Today, at 52, Wylie remains an avid skater, skier and runner, and continues coaching and performing. But in April 2015, he collapsed suddenly while running with friends. Luckily, one of his workout partners started CPR immediately.
Upon arrival, paramedics were able to resuscitate him. He was then put into a medically induced coma for several days. Wylie was shocked when he woke and learned that he had suffered sudden cardiac arrest, an abrupt loss of heart function that can result in death if not treated within minutes. In fact, approximately 95 percent of sudden cardiac arrest cases are fatal, claiming more than 450,000 lives annually in the U.S.
“Once I was conscious, it took days to get my head around the fact that I was so close to death—in fact, that I had died—and just how fortunate I felt to have had the circumstances be what they were,” said Wylie.

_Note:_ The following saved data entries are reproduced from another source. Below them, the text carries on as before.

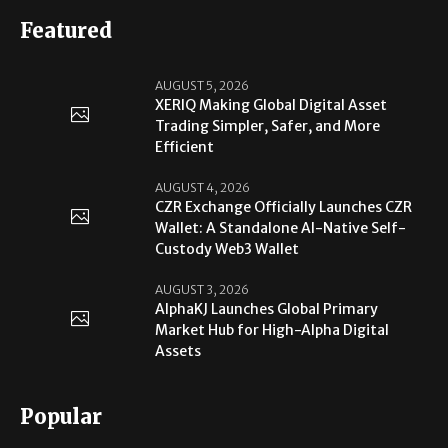
Featured
AUGUST 5, 2026
XERIQ Making Global Digital Asset
Trading Simpler, Safer, and More
Efficient
AUGUST 4, 2026
CZR Exchange Officially Launches CZR
Wallet: A Standalone AI-Native Self-
Custody Web3 Wallet
AUGUST 3, 2026
AlphaKJ Launches Global Primary
Market Hub for High-Alpha Digital
Assets
Popular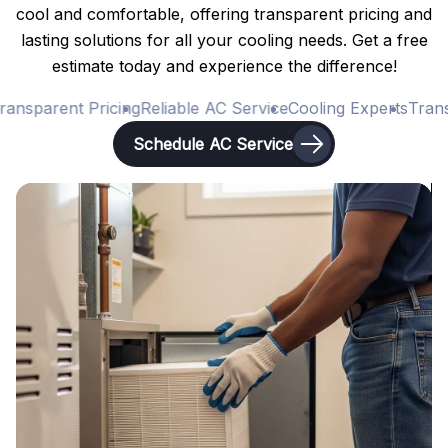
cool and comfortable, offering transparent pricing and
lasting solutions for all your cooling needs. Get a free
estimate today and experience the difference!
ansparent Pricing
Reliable AC Service
Cooling Experts
Transp
Schedule AC Service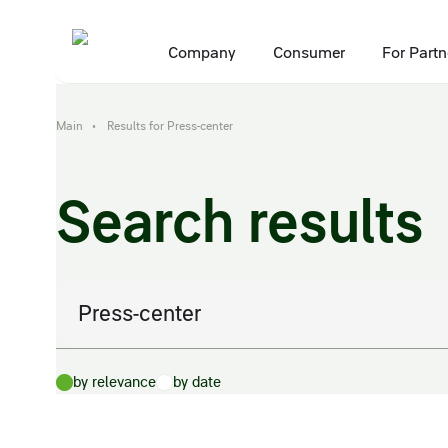
Company
Consumer
For Partn
Main
Results for Press-center
•
Search results
Search:
by relevance
by date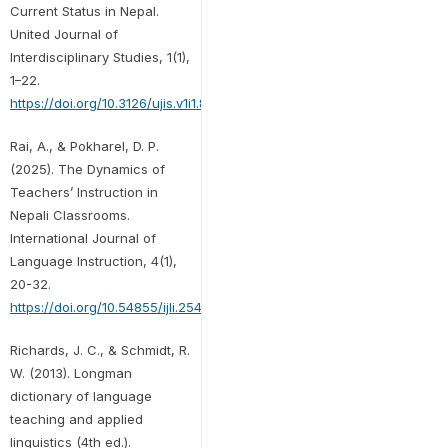
Current Status in Nepal.
United Journal of
Interdisciplinary Studies, 1(1),
1–22.
https://doi.org/10.3126/ujis.v1i1.80297
Rai, A., & Pokharel, D. P.
(2025). The Dynamics of
Teachers’ Instruction in
Nepali Classrooms.
International Journal of
Language Instruction, 4(1),
20-32.
https://doi.org/10.54855/ijli.25412
Richards, J. C., & Schmidt, R.
W. (2013). Longman
dictionary of language
teaching and applied
linguistics (4th ed.).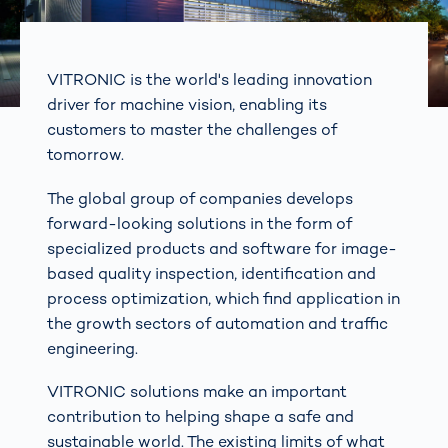
VITRONIC is the world's leading innovation
driver for machine vision, enabling its
customers to master the challenges of
tomorrow.
The global group of companies develops
forward-looking solutions in the form of
specialized products and software for image-
based quality inspection, identification and
process optimization, which find application in
the growth sectors of automation and traffic
engineering.
VITRONIC solutions make an important
contribution to helping shape a safe and
sustainable world. The existing limits of what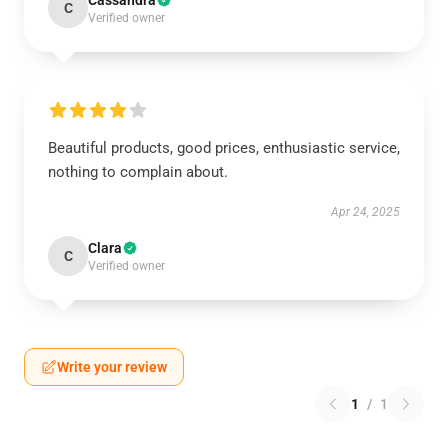
Cassandra
C
Verified owner
Beautiful products, good prices, enthusiastic service,
nothing to complain about.
Apr 24, 2025
Clara
C
Verified owner
Write your review
1
/
1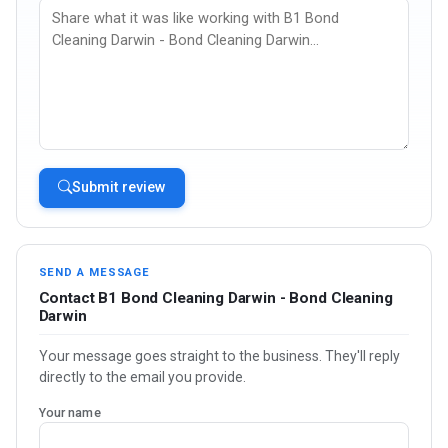
Submit review
SEND A MESSAGE
Contact B1 Bond Cleaning Darwin - Bond Cleaning
Darwin
Your message goes straight to the business. They'll reply
directly to the email you provide.
Your name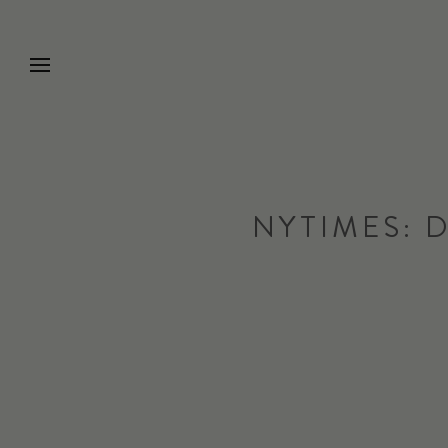
Go to Home Page
NYTIMES: 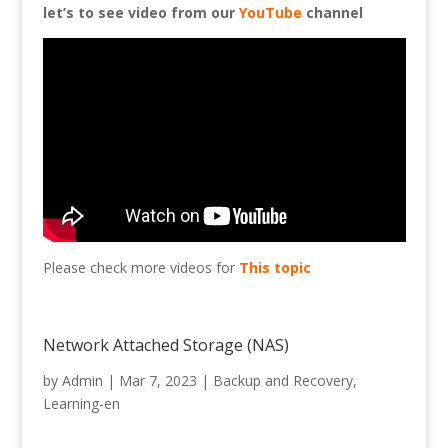
let’s to see video from our
YouTube
channel
Please check more videos for
This topic
Network Attached Storage (NAS)
by
Admin
|
Mar 7, 2023
|
Backup and Recovery
,
Learning-en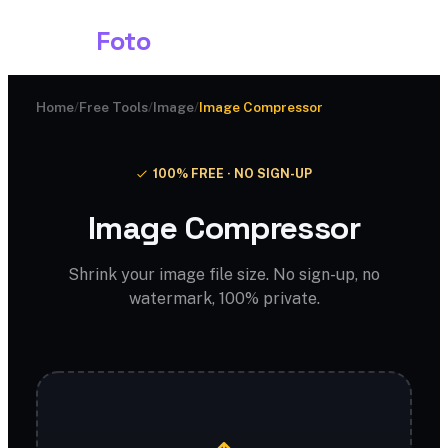
Shark
Foto
Home
/
Free Tools
/
Image
/
Image Compressor
100% FREE · NO SIGN-UP
Image Compressor
Shrink your image file size. No sign-up, no
watermark, 100% private.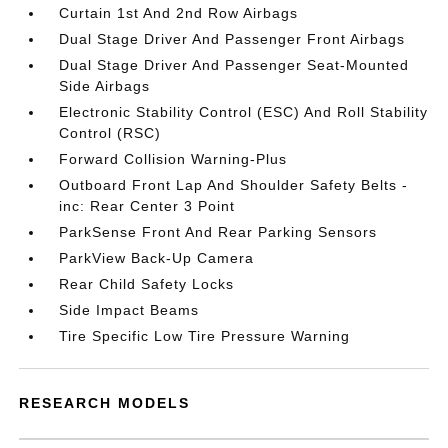
Curtain 1st And 2nd Row Airbags
Dual Stage Driver And Passenger Front Airbags
Dual Stage Driver And Passenger Seat-Mounted
Side Airbags
Electronic Stability Control (ESC) And Roll Stability
Control (RSC)
Forward Collision Warning-Plus
Outboard Front Lap And Shoulder Safety Belts -
inc: Rear Center 3 Point
ParkSense Front And Rear Parking Sensors
ParkView Back-Up Camera
Rear Child Safety Locks
Side Impact Beams
Tire Specific Low Tire Pressure Warning
RESEARCH MODELS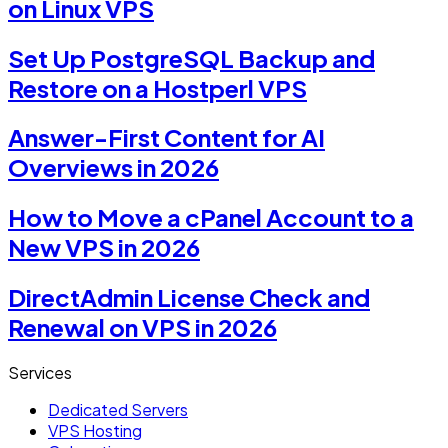
on Linux VPS
Set Up PostgreSQL Backup and
Restore on a Hostperl VPS
Answer-First Content for AI
Overviews in 2026
How to Move a cPanel Account to a
New VPS in 2026
DirectAdmin License Check and
Renewal on VPS in 2026
Services
Dedicated Servers
VPS Hosting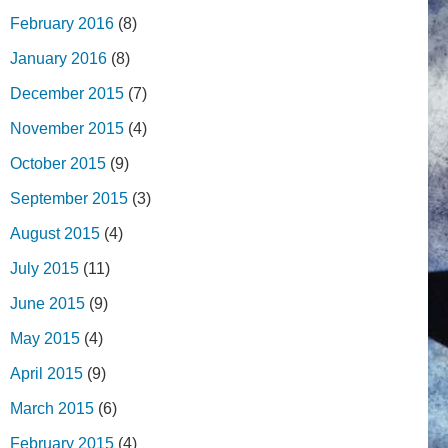
February 2016
(8)
January 2016
(8)
December 2015
(7)
November 2015
(4)
October 2015
(9)
September 2015
(3)
August 2015
(4)
July 2015
(11)
June 2015
(9)
May 2015
(4)
April 2015
(9)
March 2015
(6)
February 2015
(4)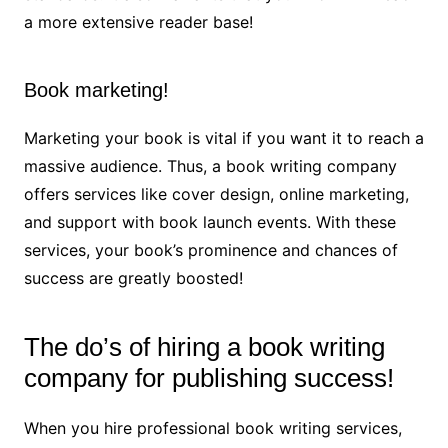
a more extensive reader base!
Book marketing!
Marketing your book is vital if you want it to reach a
massive audience. Thus, a book writing company
offers services like cover design, online marketing,
and support with book launch events. With these
services, your book’s prominence and chances of
success are greatly boosted!
The do’s of hiring a book writing
company for publishing success!
When you hire professional book writing services,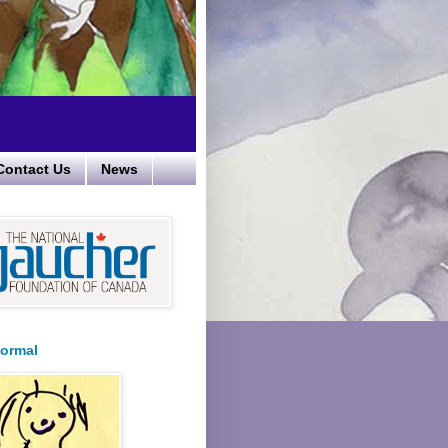
Contact Us
News
ormal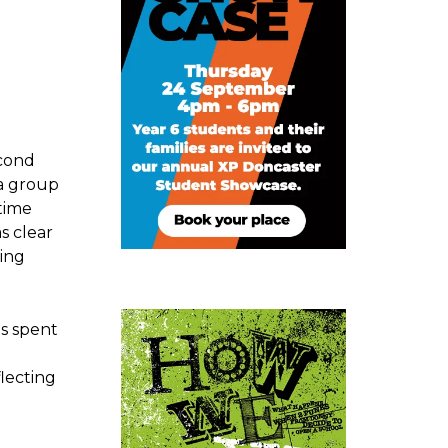
econd
 a group
time
s clear
ring
s spent
flecting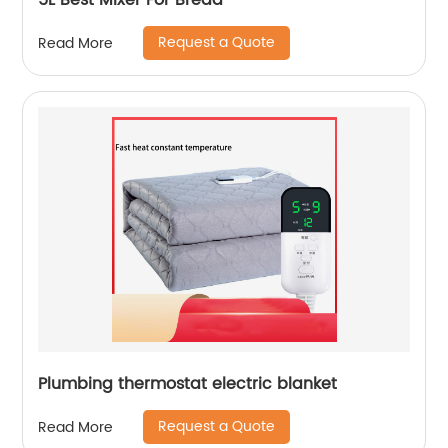
5L Best Mixer For Bread
Request a Quote
Read More
Plumbing thermostat electric blanket
Request a Quote
Read More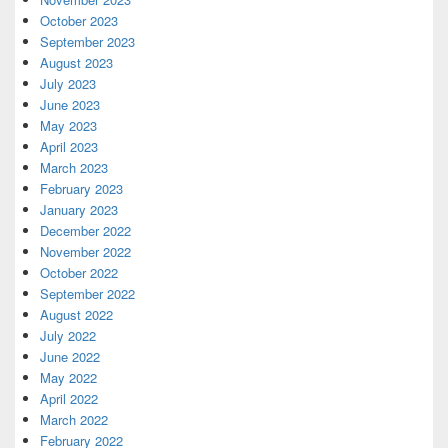
October 2023
September 2023
August 2023
July 2023
June 2023
May 2023
April 2023
March 2023
February 2023
January 2023
December 2022
November 2022
October 2022
September 2022
August 2022
July 2022
June 2022
May 2022
April 2022
March 2022
February 2022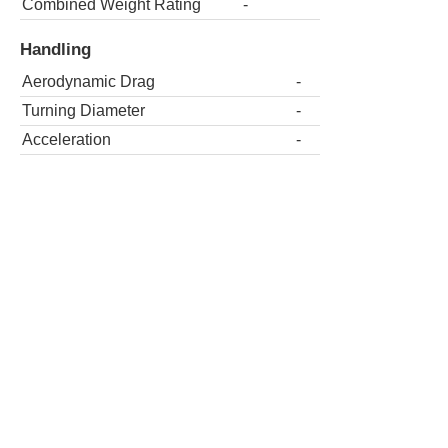
Combined Weight Rating
-
Handling
Aerodynamic Drag
-
Turning Diameter
-
Acceleration
-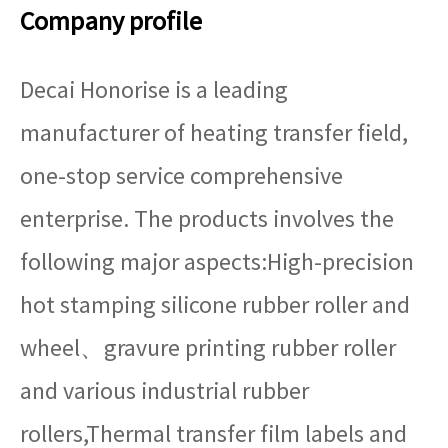
Company profile
Decai Honorise is a leading
manufacturer of heating transfer field,
one-stop service comprehensive
enterprise. The products involves the
following major aspects:High-precision
hot stamping silicone rubber roller and
wheel、gravure printing rubber roller
and various industrial rubber
rollers,Thermal transfer film labels and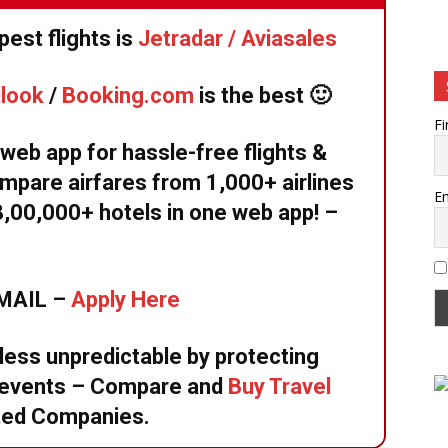
est flights is
Jetradar / Aviasales
llook
/
Booking.com
is the best 🙂
Fi
eb app for hassle-free flights &
mpare airfares from 1,000+ airlines
Em
8,00,000+ hotels in one web app! –
EMAIL –
Apply Here
 less unpredictable by protecting
d events – Compare and
Buy Travel
ted Companies.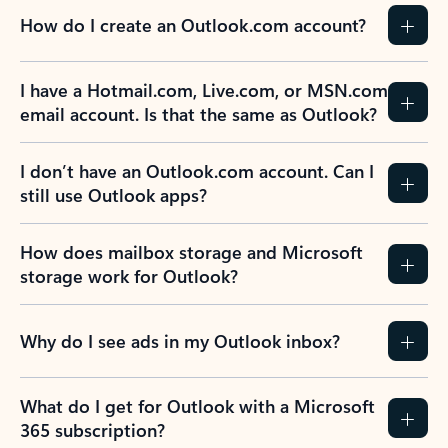
How do I create an Outlook.com account?
I have a Hotmail.com, Live.com, or MSN.com
email account. Is that the same as Outlook?
I don’t have an Outlook.com account. Can I
still use Outlook apps?
How does mailbox storage and Microsoft
storage work for Outlook?
Why do I see ads in my Outlook inbox?
What do I get for Outlook with a Microsoft
365 subscription?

After surviving sudden cardiac arrest, Wylie knew he had to look at ways to avoid another episode in the future. After researching options, he chose a device called an implantable cardioverter defibrillator (ICD), which continuously monitors his heart. If a dangerous and potentially life-threatening heart rate is detected, the ICD sends a lifesaving electrical signal to correct it.
Wylie is now feeling great and recovering nicely. He is skating and coaching regularly, while hitting the gym and running again. However, he is not able to get an MRI (magnetic resonance imaging) scan. Due to the potential harmful interactions between the magnet field and his implanted heart device, he is not able to have this important diagnostic scan that helps to diagnose various conditions including stroke, cancer, Alzheimer’s disease, and muscle, bone and joint pain.
“I worry because I am so active and have had MRIs in the past, so I know this could become an issue in the future,” said Wylie. “I think it’s important that people know to ask their doctor about heart devices that are MR-conditional, meaning they can allow for MRI screening.”
When he is ready for his next device, Wylie won’t have to decide between the lifesaving protection he gets from his ICD and the option to have an MRI scan. The U.S. FDA recently approved an entire suite of implantable cardiac devices by Medtronic that allow for MRI scans in both 1.5 or 3 Tesla machines. These devices include pacemakers, ICDs, insertable cardiac monitors and cardiac resynchronization therapy defibrillators.
While February is Heart Month, any time is a good time to learn more about newly available implantable cardiac devices. If you or a loved one is evaluating a recommendation from a doctor to receive an implantable heart device, consider asking if it has been approved for use in MRI scans.